The video discusses the Antarctic Snow Cruiser, a 37-ton mobile base designed to explore Antarctica in the 1939 US Antarctic Service Expedition. The cruiser was expected to sustain a team of explorers for a year, but it ended up being a failed experiment due to its underpowered engine, poorly designed tires, and unequal weight distribution. After struggling to move in the Antarctic snow, the cruiser was eventually parked and used as a stationary laboratory.
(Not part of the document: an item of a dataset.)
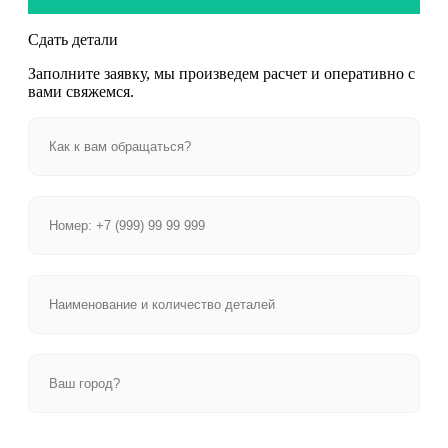
Сдать детали
Заполните заявку, мы произведем расчет и оперативно с
вами свяжемся.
The expedition was later abandoned due to the onset of World War II, and the cruiser's current whereabouts are unknown.
Here are the key facts extracted from the text:
1. In 1940, a team of American explorers set out to chart one of the last unexplored corners of the planet, traveling to the South Pole through parts of Antarctica.
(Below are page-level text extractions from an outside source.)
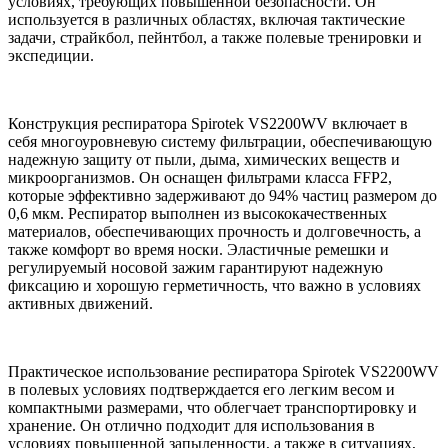
условиях, требующих повышенной безопасности. Он
используется в различных областях, включая тактические
задачи, страйкбол, пейнтбол, а также полевые тренировки и
экспедиции.
Конструкция респиратора Spirotek VS2200WV включает в
себя многоуровневую систему фильтрации, обеспечивающую
надежную защиту от пыли, дыма, химических веществ и
микроорганизмов. Он оснащен фильтрами класса FFP2,
которые эффективно задерживают до 94% частиц размером до
0,6 мкм. Респиратор выполнен из высококачественных
материалов, обеспечивающих прочность и долговечность, а
также комфорт во время носки. Эластичные ремешки и
регулируемый носовой зажим гарантируют надежную
фиксацию и хорошую герметичность, что важно в условиях
активных движений.
Практическое использование респиратора Spirotek VS2200WV
в полевых условиях подтверждается его легким весом и
компактными размерами, что облегчает транспортировку и
хранение. Он отлично подходит для использования в
условиях повышенной запыленности, а также в ситуациях,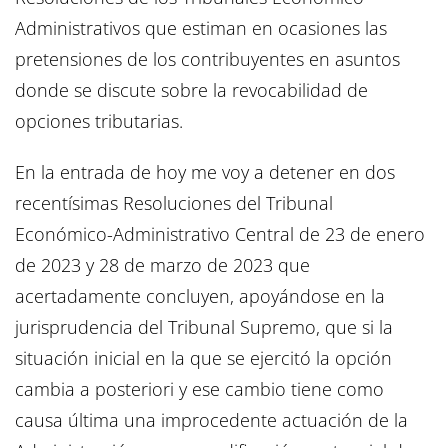
Administrativos que estiman en ocasiones las
pretensiones de los contribuyentes en asuntos
donde se discute sobre la revocabilidad de
opciones tributarias.
En la entrada de hoy me voy a detener en dos
recentísimas Resoluciones del Tribunal
Económico-Administrativo Central de 23 de enero
de 2023 y 28 de marzo de 2023 que
acertadamente concluyen, apoyándose en la
jurisprudencia del Tribunal Supremo, que si la
situación inicial en la que se ejercitó la opción
cambia a posteriori y ese cambio tiene como
causa última una improcedente actuación de la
2. The team used a 37-ton mobile base called the Antarctic Snow Cruiser to sustain them while they lived, worked, and slept in isolation for an entire year.
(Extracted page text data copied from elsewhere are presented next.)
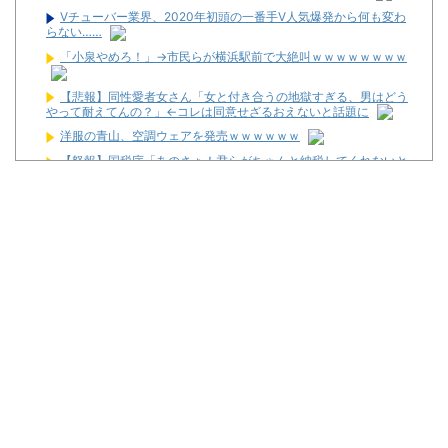
Vチューバー業界、2020年初頭の一番手V人気爆発から何も変わ
らない……
「小泉やめろ！」→市民らが横浜駅前で大絶叫ｗｗｗｗｗｗｗｗ
【悲報】同性愛者女さん「女と付き合うの地獄すぎる、男はどう
やって耐えてんの？」←コレは同意せざるおえないと話題に
洋服の青山、空調ウェアを発売ｗｗｗｗｗｗ
【怒報】国税庁「あのさぁ！君らがちゃんと納税してくれないと
こうなっちゃうけどどうする？！」←これw w w w w w w w
【噂】ユニバ「Lバジリスク4」導入は12月以降！？
【噂】オーイズミ「Lアカマター」近々にも動きあり！？
【新台】三洋「L邪神ちゃんドロップキック」5ch実戦感想＆評価
まとめ！「吸い込み爆速で出玉伸びないSAO2」「AT当てても50G
以内に1/200か1/500引かないと話にならない」等
三共が「釘玉夏祭り」を渋谷で開催！期間は8月29日～9月6日ま
で！
【新台】藤商事「Lとある魔術の禁書目録2」5ch実戦感想＆評価
まとめ！「劣化グール」「幻想リプレイのタイミング噛み合えばヒ
リつく場面ありそう」等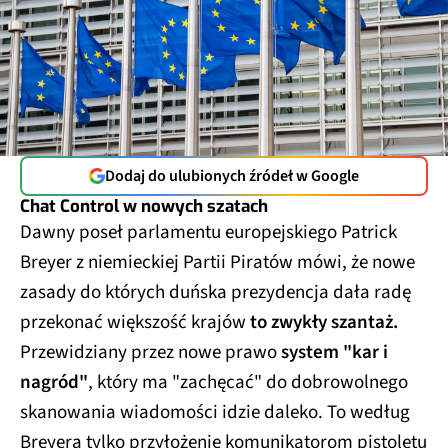
Dodaj do ulubionych źródeł w Google
Chat Control w nowych szatach
Dawny poseł parlamentu europejskiego Patrick
Breyer z niemieckiej Partii Piratów mówi, że nowe
zasady do których duńska prezydencja dała radę
przekonać większość krajów
to zwykły szantaż.
Przewidziany przez nowe prawo
system "kar i
nagród"
, który ma "zachęcać" do dobrowolnego
skanowania wiadomości idzie daleko. To według
Breyera tylko przyłożenie komunikatorom pistoletu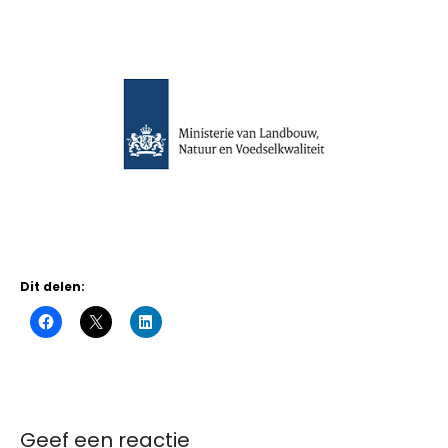
Dit delen:
Geef een reactie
3. The Antarctic Snow Cruiser was designed to push through the harshest conditions on the planet.
4. Before 1939, only two expedition teams had ever set foot on the South Pole, and only one of them made it back out alive.
5. Temperatures in Antarctica can fall below minus 80 degrees Celsius, and winds of up to 300 kilometers per hour are not unheard of.
6. The Antarctic Snow Cruiser was designed by Chicago's Armor Institute of Technology and looked like something out of a Jules Verne novel.
7. The cruiser had enormous 10-foot-tall rubber wheels to absorb the shock of the unforgiving terrain.
8. The cruiser could hydraulically retract its wheels and use its large front and rear overhangs to slide over gaps, allowing it to cross ice crevices up to four and a half meters wide.
9. The cruiser had an innovative diesel-electric hybrid drivetrain, which used diesel engines to supply power to electric motors inside each wheel hub.
10. The cruiser was designed to be self-sufficient, carrying enough food, fuel, and supplies to last an entire year, as well as spaces for its five explorers to live, sleep, and work.
11. The cruiser even carried its own biplane to conduct aerial surveys and photograph hundreds of kilometers of Antarctic territory.
12. The Antarctic Snow Cruiser was built in just 11 weeks over a single Midwestern summer in 1939.
13. The cruiser was designed to travel at speeds of up to 48 kilometers per hour, but it struggled to reach even a fraction of that speed.
14. The cruiser had just 8 horsepower per ton to motivate it forward, which was insufficient for the task.
15. The cruiser's tires were designed to absorb impacts and be virtually indestructible, but they were also perfectly smooth and spun hopelessly in the Antarctic snow.
16. The decision to use smooth tires is perplexing in hindsight, but with such a tight development timeline, engineers had to make do with an already existing tire design.
17. Crews attached chains to the tires and even doubled up the front wheels with spares, but it made little difference.
18. The cruiser's unequal weight distribution was also a problem, and driving the cruiser backwards actually turned out to be the most effective way of getting it moving.
19. The cruiser managed to travel backwards for 148 kilometers in a loop around the landing base, but driving in reverse severely limited its speed.
20. The Expedition team eventually admitted defeat and permanently parked the cruiser for use as a stationary laboratory.
21. The Expedition would continue without the cruiser, but it would also have to end early due to the Second World War.
22. The abandoned Snow Cruiser was last spotted in 1958, after it was dug out from under several meters of snow.
23. Today, the machine's whereabouts are unknown, and it's either still buried under sheets of ice or has since broken off on a nice flow and sunk to the bottom of the ocean.